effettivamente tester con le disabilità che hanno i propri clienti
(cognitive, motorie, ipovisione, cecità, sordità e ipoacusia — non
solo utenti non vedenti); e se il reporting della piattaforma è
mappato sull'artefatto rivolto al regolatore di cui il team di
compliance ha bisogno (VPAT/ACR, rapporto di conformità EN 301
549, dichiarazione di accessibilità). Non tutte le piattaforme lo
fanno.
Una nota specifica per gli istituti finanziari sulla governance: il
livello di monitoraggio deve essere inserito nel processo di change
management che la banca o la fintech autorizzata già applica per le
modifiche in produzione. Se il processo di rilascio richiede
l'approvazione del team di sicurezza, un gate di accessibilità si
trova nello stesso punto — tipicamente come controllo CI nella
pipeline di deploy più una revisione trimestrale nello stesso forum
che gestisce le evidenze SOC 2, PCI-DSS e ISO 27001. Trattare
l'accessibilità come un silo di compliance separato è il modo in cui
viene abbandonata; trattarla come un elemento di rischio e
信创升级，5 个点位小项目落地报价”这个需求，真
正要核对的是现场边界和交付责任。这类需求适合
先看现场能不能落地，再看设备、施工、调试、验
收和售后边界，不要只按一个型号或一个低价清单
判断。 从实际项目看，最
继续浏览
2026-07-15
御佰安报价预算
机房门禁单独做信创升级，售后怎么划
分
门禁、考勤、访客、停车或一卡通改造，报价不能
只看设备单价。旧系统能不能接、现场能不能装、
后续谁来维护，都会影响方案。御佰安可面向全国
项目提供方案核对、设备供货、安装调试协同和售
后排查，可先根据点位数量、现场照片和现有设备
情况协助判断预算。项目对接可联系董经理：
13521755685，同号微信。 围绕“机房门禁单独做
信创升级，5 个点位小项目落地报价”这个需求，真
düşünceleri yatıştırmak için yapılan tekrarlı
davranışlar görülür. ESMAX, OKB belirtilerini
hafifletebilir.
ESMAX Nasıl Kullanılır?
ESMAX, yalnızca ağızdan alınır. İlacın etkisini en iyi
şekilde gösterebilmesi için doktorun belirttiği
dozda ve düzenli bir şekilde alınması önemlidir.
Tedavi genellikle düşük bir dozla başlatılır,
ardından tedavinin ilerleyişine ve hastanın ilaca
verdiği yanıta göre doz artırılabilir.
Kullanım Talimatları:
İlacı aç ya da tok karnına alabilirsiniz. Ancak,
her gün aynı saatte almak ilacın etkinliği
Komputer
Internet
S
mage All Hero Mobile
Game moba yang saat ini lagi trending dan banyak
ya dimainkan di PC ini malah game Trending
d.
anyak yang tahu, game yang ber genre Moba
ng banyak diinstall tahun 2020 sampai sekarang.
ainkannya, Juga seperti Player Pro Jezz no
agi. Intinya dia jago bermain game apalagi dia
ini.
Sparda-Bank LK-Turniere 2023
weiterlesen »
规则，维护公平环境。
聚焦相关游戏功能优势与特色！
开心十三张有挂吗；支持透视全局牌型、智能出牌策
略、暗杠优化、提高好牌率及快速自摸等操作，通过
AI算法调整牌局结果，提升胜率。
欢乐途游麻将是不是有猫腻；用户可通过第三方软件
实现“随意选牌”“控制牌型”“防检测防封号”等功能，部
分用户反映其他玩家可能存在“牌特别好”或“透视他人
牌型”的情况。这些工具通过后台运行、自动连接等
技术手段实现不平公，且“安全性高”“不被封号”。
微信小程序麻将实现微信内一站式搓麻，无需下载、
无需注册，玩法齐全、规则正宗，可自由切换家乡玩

#### Your objective
Using the material above, transcribe exactly the lines from the line with "verdiği yanıta göre doz artırılabilir." to the line with "anyak yang tahu, game yang ber genre Moba"; both count, and nothing else goes in.

#### Written solution
verdiği yanıta göre doz artırılabilir.
Kullanım Talimatları:
İlacı aç ya da tok karnına alabilirsiniz. Ancak,
her gün aynı saatte almak ilacın etkinliği
Komputer
Internet
S
mage All Hero Mobile
Game moba yang saat ini lagi trending dan banyak
ya dimainkan di PC ini malah game Trending
d.
anyak yang tahu, game yang ber genre Moba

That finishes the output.